To inform our subgroup analyses selleck based on risk of bias we will, if we detect variability within the individual risk of bias components, perform subgroup analyses on a component-by-component basis. We will perform meta-regression and subgroup analyses to explore these hypotheses, and interpret the results in the context of the GRADE system (see below).74 Confidence in the estimates of
effect We will use the GRADE approach to evaluate confidence in effect estimates for all reported outcomes.75 GRADE has been adopted by over 70 organisations worldwide, and this approach facilitates transparent, rigorous and comprehensive assessment of evidence quality on a per outcome basis.76–89 Our review of the management of chronic
neuropathic pain will be the first to use the GRADE criteria to evaluate confidence in effect estimates. We will categorise the confidence in estimates (quality of evidence) as high, moderate, low or very low. Using this approach, randomised trials begin as high quality evidence but may be rated down by one or more of four categories of limitations.
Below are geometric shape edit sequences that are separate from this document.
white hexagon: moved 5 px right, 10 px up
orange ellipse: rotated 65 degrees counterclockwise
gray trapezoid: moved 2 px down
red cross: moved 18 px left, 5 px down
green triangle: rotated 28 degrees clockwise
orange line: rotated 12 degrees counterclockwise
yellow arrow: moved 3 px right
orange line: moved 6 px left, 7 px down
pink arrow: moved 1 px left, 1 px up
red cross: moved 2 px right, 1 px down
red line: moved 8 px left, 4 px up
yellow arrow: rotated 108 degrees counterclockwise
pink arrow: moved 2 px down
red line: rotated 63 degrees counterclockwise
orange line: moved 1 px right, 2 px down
We will use GRADE guidance to determine whether to rate down confidence in the body of evidence for (1) risk of bias87 and for (2) imprecision,81 inconsistency83 and publication bias.84 For the risk of bias assessment, for any comparisons that suggest a statistically significant treatment effect, we will use recently developed approaches to address missing participant data for dichotomous outcomes and continuous outcomes.90 91 When plausible worst case scenarios reverse the treatment effect we will rate down for risk of bias. We will present the results of our meta-analyses in GRADE evidence
profiles that will provide a succinct, easily digestible presentation of the risk of bias and magnitude of effects.75 Multiple treatment comparison meta-analyses To assess relative effects of competing treatments, we will construct a Cilengitide random effects model within the Bayesian framework using Markov chain Monte Carlo methods.92 We will use trace plots and calculate the Gelman-Rubin statistic to assess model convergence. We will model patient-important outcomes in every treatment group of every study, and specify the relations among the effect sizes across studies.93 This method combines direct and indirect evidence for any given pair of treatments.